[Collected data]

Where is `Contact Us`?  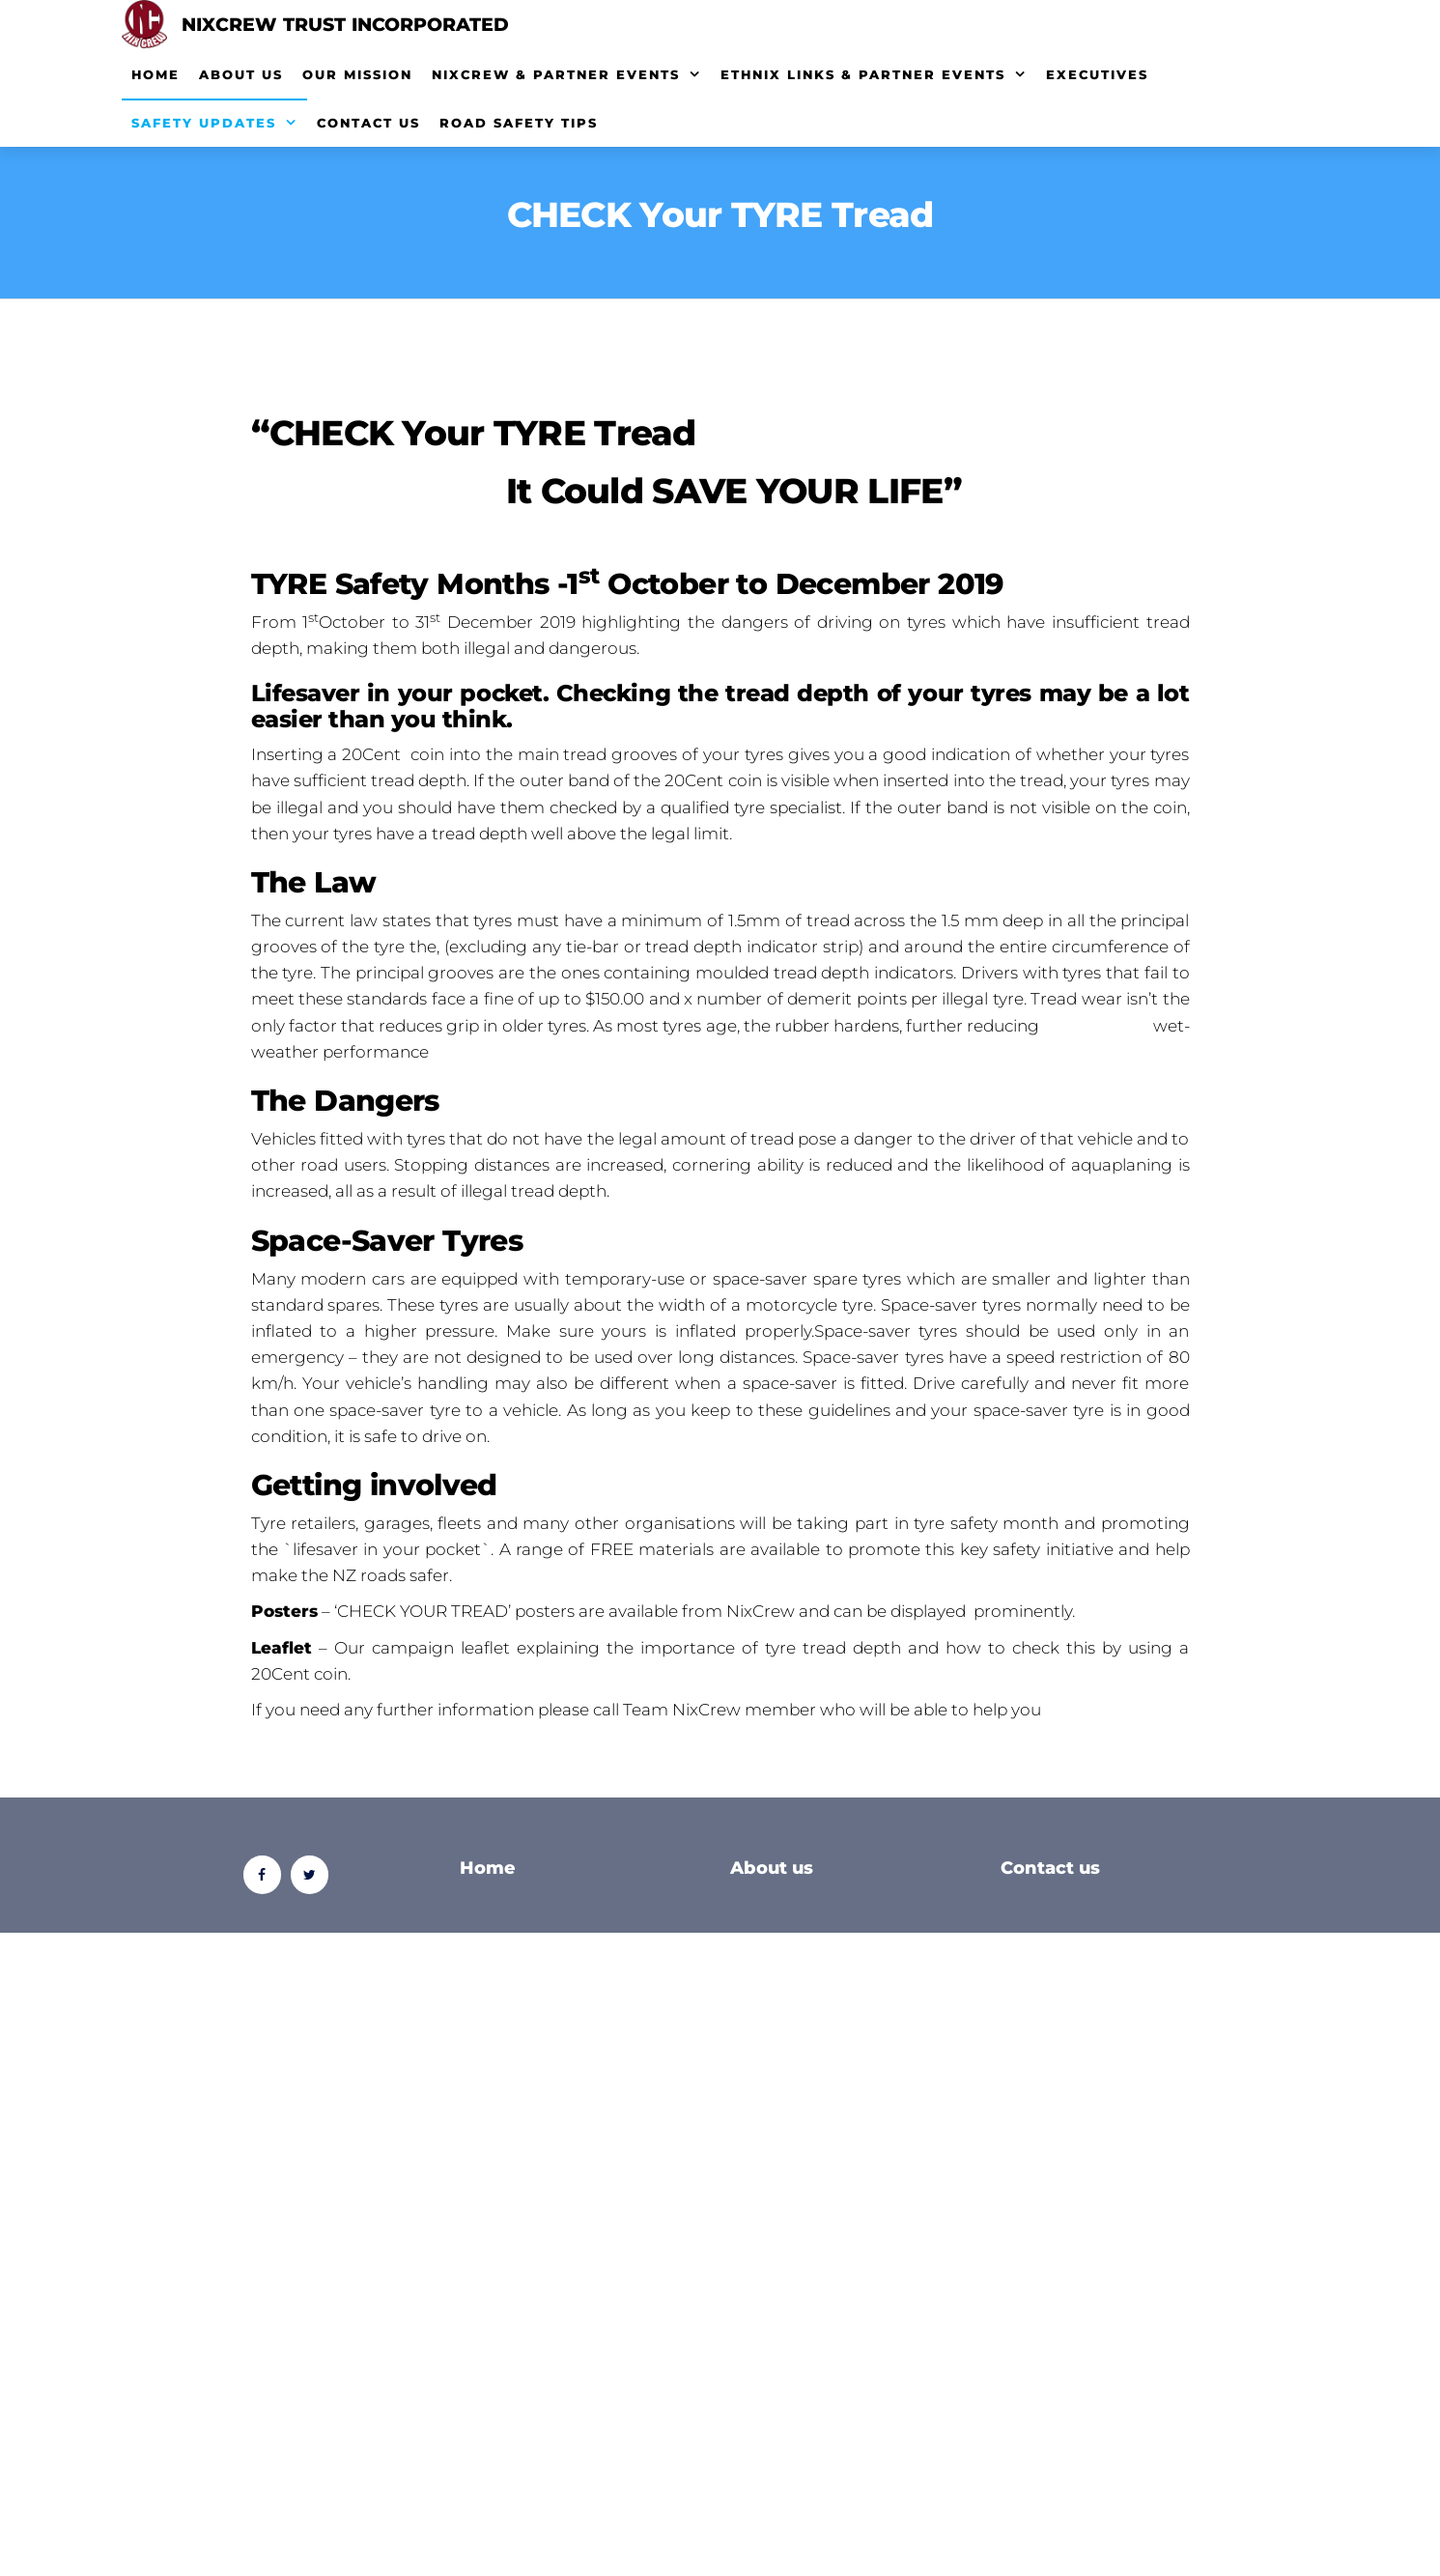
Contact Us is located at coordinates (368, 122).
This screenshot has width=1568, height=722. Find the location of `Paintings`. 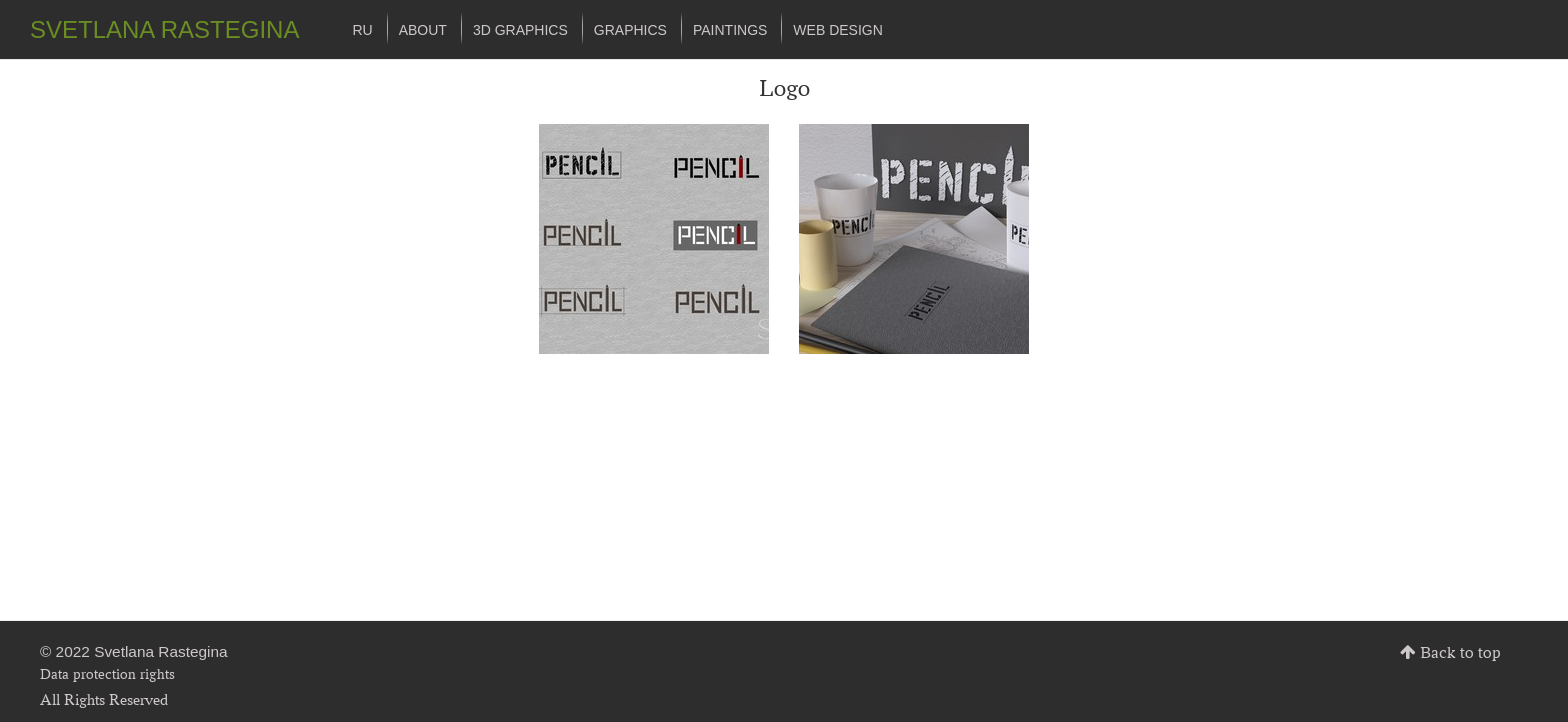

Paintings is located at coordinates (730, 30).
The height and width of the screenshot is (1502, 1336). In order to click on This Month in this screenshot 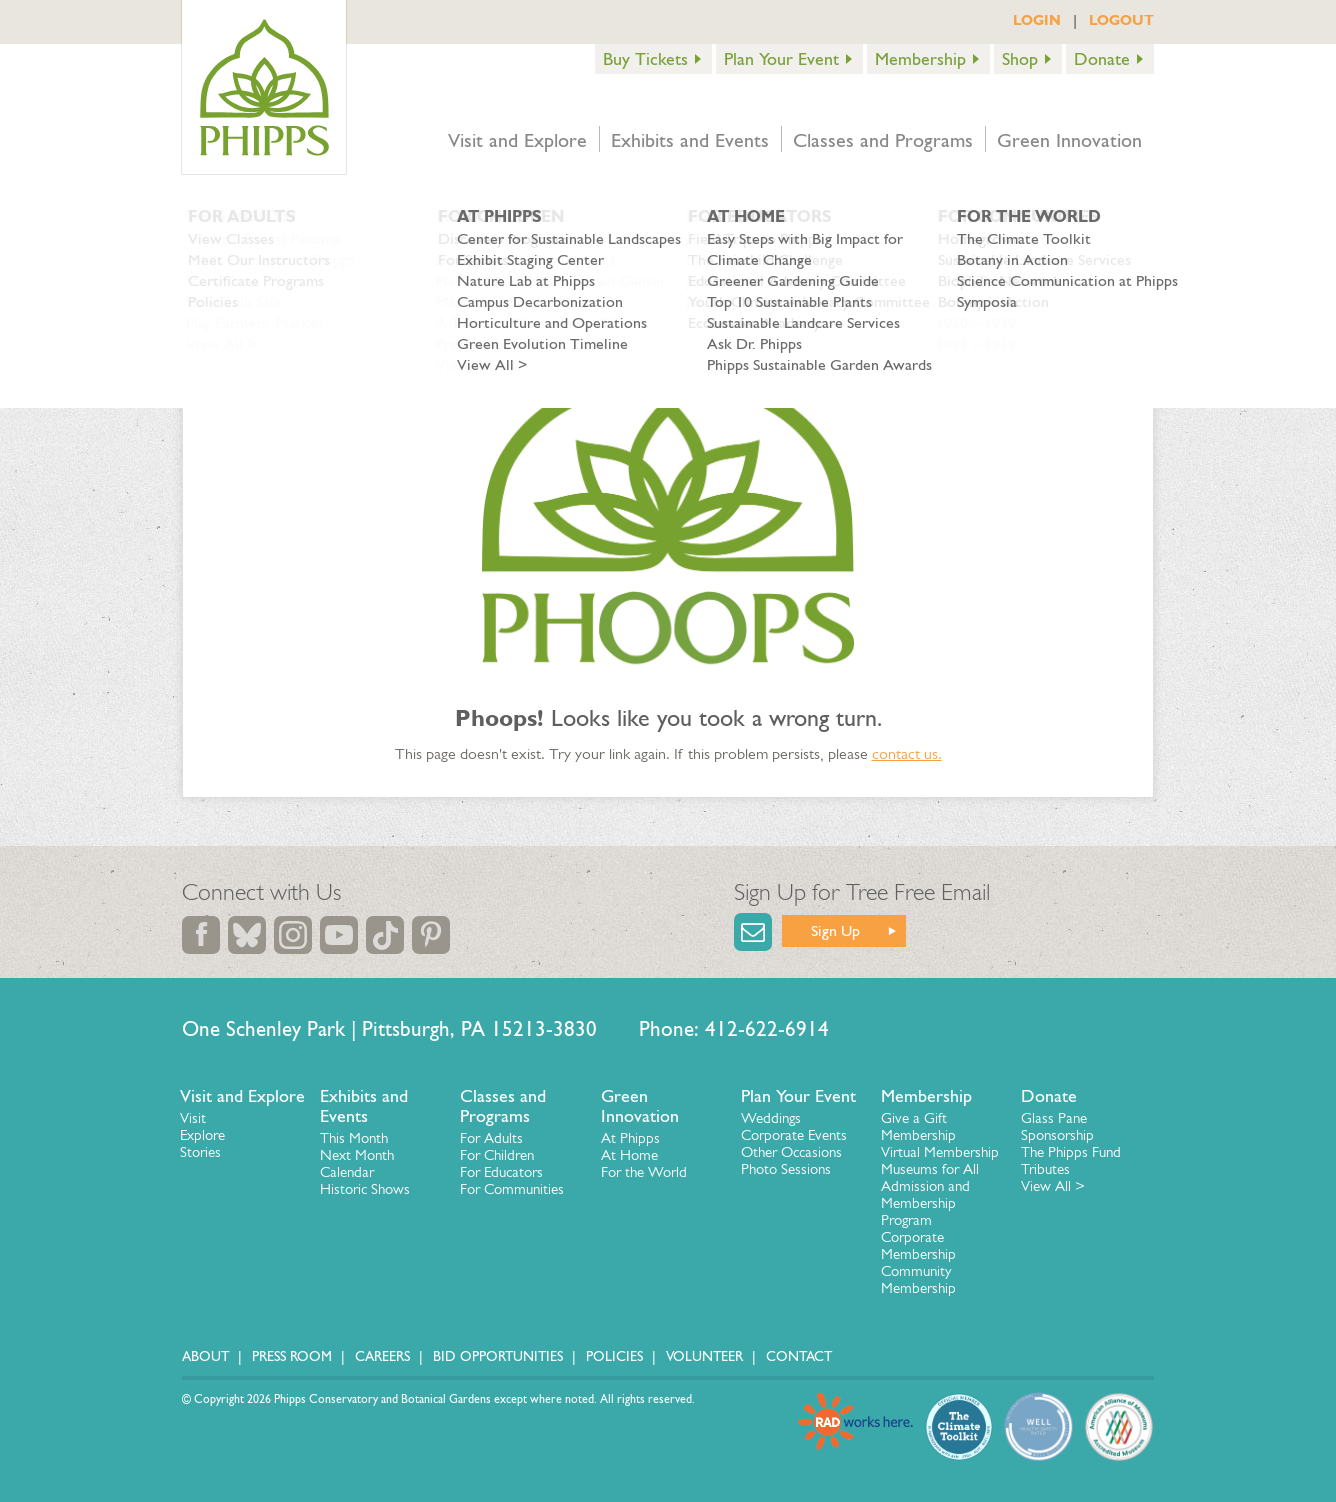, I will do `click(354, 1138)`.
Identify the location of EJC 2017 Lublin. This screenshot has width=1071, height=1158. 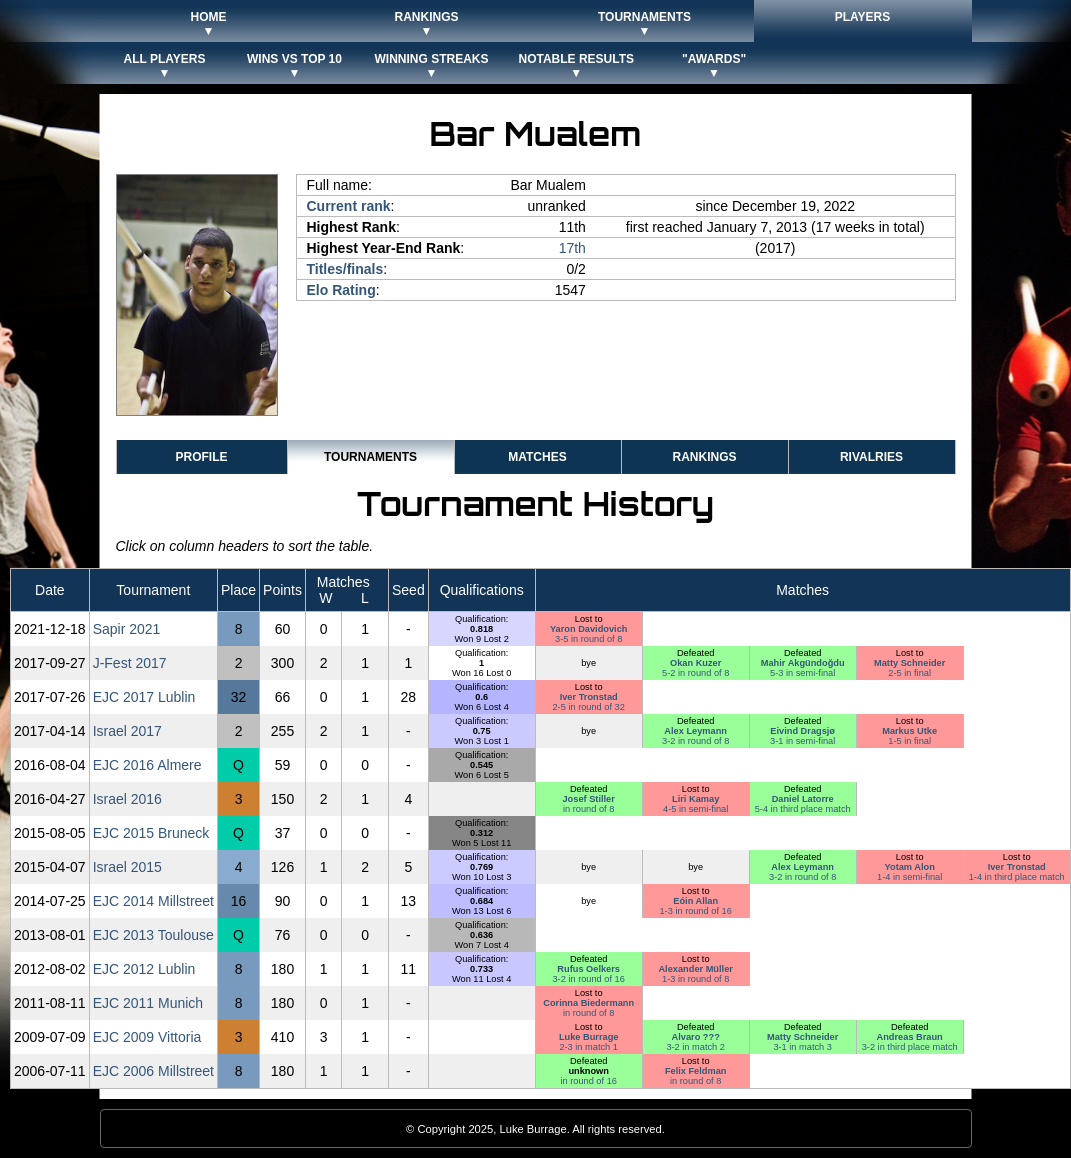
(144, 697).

▶ Work required:
Beginning with the line that contains "Identify the location" and ending with the last line of the entries above, repeat each line exactly, but not the pictures.

▶ Solution for this task:
Identify the location of EJC 2017 Lublin. This screenshot has width=1071, height=1158. 
(144, 697).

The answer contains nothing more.